The current economy has done some swell things to art, even though financial hardship has curtailed the activity of artists and audiences. Someone might easily have been tempted to add spectacle to Elliot, had piles of cash been lying around, and then we might not ever have been able to see this example of what the human spirit can create and share with the help of age-old dreams, wicked talent, and prosaic materials (and, no mistake, still a whopping pile of cash).
In fact, this production feels, to me, like an analog version of Avatar -- I now understand those people who became depressed because the real world isn't full of blue, skinny, peaceful people who ride flying animals and live in harmony with nature. I sort of wish I could return to watching Billy Elliot the Musical for at least a little while each day.
Even the ugliness and setbacks in the history-based part of the storyline, which follows the 1984-85 U.K. miners' strike, are bursting with human dignity and distilled grace. The spare, iconic visuals of the show's set, and the human bodies that inhabit it, coming and going like forces of nature, draw pictures that linger and resonate.
Though the lyrics of the musical numbers aren't always entirely decipherable, especially by American-English-accustomed ears, the good news is that they're largely relatively uncomplicated as well, and this, too, fits organically with the subject matter.
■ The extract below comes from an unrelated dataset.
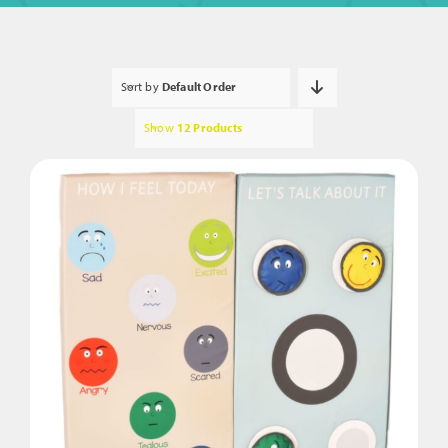
Sort by
Default Order
Show
12 Products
The diversity of musical styles employed by Sir Elton John's compositions includes several songs that call to mind hymns of protest -- anthems made for rousing group renditions by working people.
John has stated in interviews that he was moved to make Billy Elliot into a musical immediately upon seeing the 2000 British film about a boy whose serendipitous introduction to ballet opens up his soul and transports him forward from disappointment and loss, giving his faltering community some hope as well. What's really lovely and gratifying is that much of John's score takes us back to the crashing rock virtuosity of his '70s and '80s work, when he was living hard, trying to be married to women, and otherwise lacking successful outlets for his own repression and rage.
The later personal serenity that produced works like The Lion King does not take supremacy here, and Peter Darling's adult corps of mostly male dancers is a fluid behemoth of expressive faces and bodies that supports each space, each song, each character in mythic yet solid detail. They appear like a flock of birds and depart like smoke; they alternately sway and hold fast like the girders of a massive bridge. (And they depict individual human beings as well, when called upon.)
Another group of actor/dancers, the girls in the seedy ballet class that Billy joins, is another volatile collection of antithetical powers -- small, youthful, tulle-wrapped, and utterly female, they're also profane, clumsy, earthbound, and each as unique and imperfect as a worn-out shoe. When they meet the working-class police officers and striking miners in ensemble, it's microhistory and macrohistory, playing out oblivious to one another even as they touch and merge.
As if all this weren't enough to make one weary of reality, we have Faith Prince playing ballet instructor Mrs. Wilkinson on this tour. Prince, who won a Tony for the 1992 Guys and Dolls revival, is a Cherished Broadway Diva (helping make this quite the season to catch those great ladies of the stage locally), and she's having one hell of a good time here. (You might recognize her adorable round, middle-aged face from Spin City, where she played a recurring role, as well as from other TV appearances in recent years.)
One of my favorite scenes in the show begins with the moment pictured above, when Billy's slightly demented grandmother gets her big production number, "We'd Go Dancing." Though I admit I love it largely for personal reasons (for example, it's a showstopper that can feature an old crippled lady), I also love it for the biggest reason I love Billy Elliot: It gives a powerful voice and weight to the stories and dreams of the marginalized members of our tribe -- not just because "they" deserve it, but because their journey strengthens and ennobles everyone.